_Work to complete:_ Restate word for word the lines of the records below, starting at the line that contains "with Compass, is" and ending at the line that contains "purposes only. Information", with both of those lines included and nothing else.

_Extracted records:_
= = = =
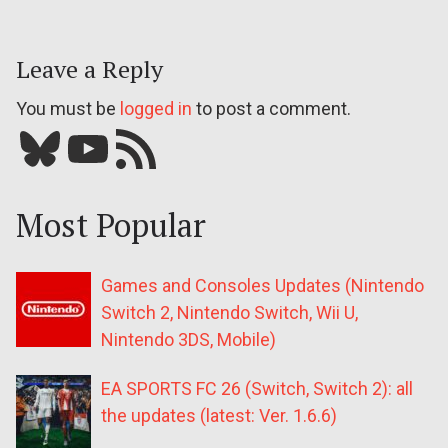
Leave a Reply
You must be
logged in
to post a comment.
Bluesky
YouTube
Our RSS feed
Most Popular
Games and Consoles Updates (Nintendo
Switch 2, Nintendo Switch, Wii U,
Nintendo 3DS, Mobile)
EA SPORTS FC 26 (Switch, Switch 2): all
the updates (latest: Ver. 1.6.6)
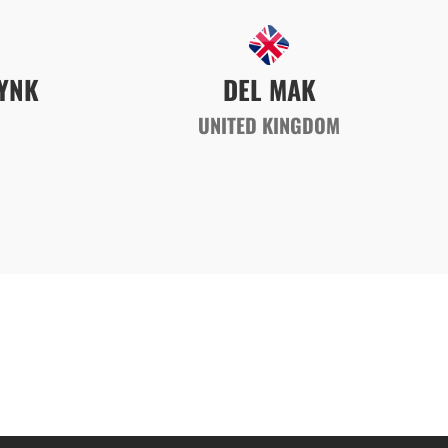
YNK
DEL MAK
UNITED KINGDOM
= = = =
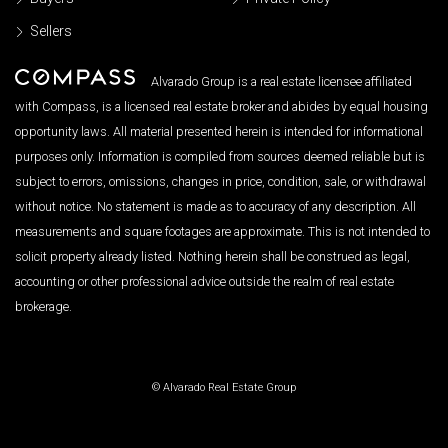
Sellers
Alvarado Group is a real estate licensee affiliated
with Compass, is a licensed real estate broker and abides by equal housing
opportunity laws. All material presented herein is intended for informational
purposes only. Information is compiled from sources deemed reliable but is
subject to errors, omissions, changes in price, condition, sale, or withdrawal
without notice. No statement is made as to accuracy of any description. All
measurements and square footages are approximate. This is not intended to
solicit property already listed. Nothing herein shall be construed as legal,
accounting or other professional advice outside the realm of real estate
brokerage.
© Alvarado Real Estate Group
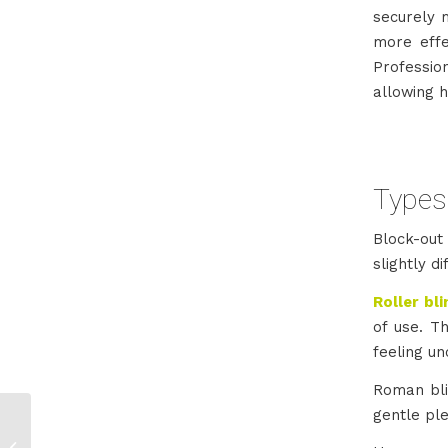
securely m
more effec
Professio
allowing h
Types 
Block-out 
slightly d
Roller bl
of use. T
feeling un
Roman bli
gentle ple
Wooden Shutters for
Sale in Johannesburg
= = = =
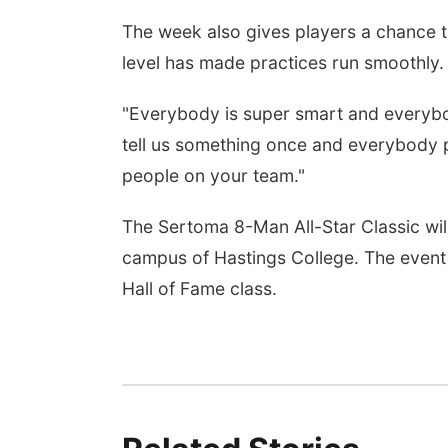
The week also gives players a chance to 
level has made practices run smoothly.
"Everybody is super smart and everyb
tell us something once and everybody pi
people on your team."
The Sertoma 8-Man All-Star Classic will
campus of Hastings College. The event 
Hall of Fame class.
= = = =
_Response area:_
with Compass, is a licensed real estate broker and abides by equal housing
opportunity laws. All material presented herein is intended for informational
purposes only. Information is compiled from sources deemed reliable but is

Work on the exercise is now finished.